This article ranks the five base elements from a practical gameplay perspective, with a strong focus on free-to-play and low spenders, while clearly outlining where mid and high spenders experience different results. The goal is not to crown a theoretical winner, but to explain which elements actually perform well under real conditions.

My Preference List
1. Earth → 2. Fire → 3. Lightning → 4. Water → 5. Wind

A Note on Tier Lists and Rankings

Before taking this ranking too literally, it is important to address the limitations of tier lists in Infinity Kingdom.

While I have ranked the elements here, this list is neither universal nor definitive. Infinity Kingdom is a live game. Balance changes, new immortals, new skills, artifact availability, and shifting player behavior continuously reshape the meta. As a result, any tier list is, by nature, a snapshot — useful in context, but never permanent.

Many players are accustomed to click-driven content that presents tier lists as absolute truth. In reality, rankings change constantly, and something labeled “top tier” today may fall out of favor tomorrow. Likewise, something placed near the bottom can still perform extremely well in the right hands.

Over the years, I have seen countless examples of this. I have watched players dismantle so-called “top tier” marches using builds most tier lists would dismiss as terrible. These players didn’t win because they followed rankings — they won because they understood synergy, skill selection, timing, and matchup logic.

A good example is Cleopatra. Four years ago, Cleopatra was used as a top tier support immortal (yes, assist support build). Today, she is widely viewed as useless. The difference isn’t Cleopatra herself — the difference is how the game evolved around her. Systems changed, interactions changed, and the meta moved on.

More recently, I published a Water build in an environment where Water is almost universally ranked last.
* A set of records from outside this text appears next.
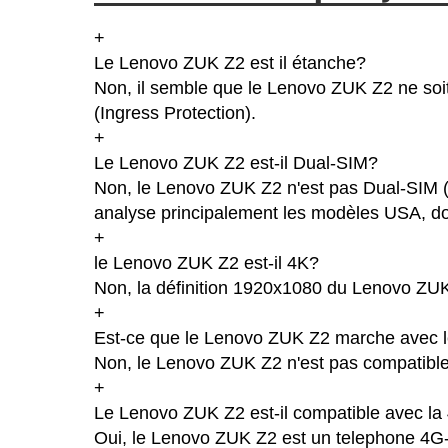
+
Le Lenovo ZUK Z2 est il étanche?
Non, il semble que le Lenovo ZUK Z2 ne soit
(Ingress Protection).
+
Le Lenovo ZUK Z2 est-il Dual-SIM?
Non, le Lenovo ZUK Z2 n'est pas Dual-SIM (
analyse principalement les modèles USA, don
+
le Lenovo ZUK Z2 est-il 4K?
Non, la définition 1920x1080 du Lenovo ZU
+
Est-ce que le Lenovo ZUK Z2 marche avec l
Non, le Lenovo ZUK Z2 n'est pas compatible 
+
Le Lenovo ZUK Z2 est-il compatible avec la
Oui, le Lenovo ZUK Z2 est un telephone 4G-L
That build consistently defeated high-end, meta Earth marches. Not because Water suddenly became “top tier,” but because the setup was correct, the skills were right, and the matchup was understood.

This is the core point:
Tier lists describe general tendencies, not guaranteed outcomes.
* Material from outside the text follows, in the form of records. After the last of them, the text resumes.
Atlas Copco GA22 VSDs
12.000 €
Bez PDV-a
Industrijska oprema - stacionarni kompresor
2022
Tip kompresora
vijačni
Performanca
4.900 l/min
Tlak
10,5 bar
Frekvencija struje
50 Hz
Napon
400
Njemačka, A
They are useful as a broad overview — especially for newer players deciding where to invest — but they should never be used to label something as “good” or “useless.” Creativity, adaptation, and understanding the underlying mechanics will always matter more than any ranking.

Use this tier list as a reference, not a rulebook.


1. Earth – The Meta-Defining Foundation

Earth sits at the top not because it is cheap or easy, but because it provides the strongest mitigation and control framework in the game. Its dominance becomes more pronounced as investment increases.

Immortals and Team Structure

Core Earth immortals include:

  • Alexander the Great – One of the strongest carries in the game. Artifact-based immunity alone makes him exceptional.
  • Yi Sun-sin – Easy to obtain and max, and scales extremely well with spending.
  • Charles – A premier frontline tank, though not truly free-to-play.
  • Zenobia – Excellent sustain and control from the backline.

While Cleopatra is accessible for free-to-play players, she does not perform on par with higher-end Earth options in PvP. Players who commit seriously to Earth usually transition toward:

  • Spender carries such as Himiko, Bathory, or Khan, or
  • Earth–Wind hybrid builds, for example Alexander, Hannibal, Emperor Qin, Zenobia

Earth Dragon: Scaling Through Mitigation

The Earth Dragon is farmable through gnome bosses, making it one of the most accessible dragons in the game. Its true strength, however, lies in how well its mitigation effects stack with other defensive layers.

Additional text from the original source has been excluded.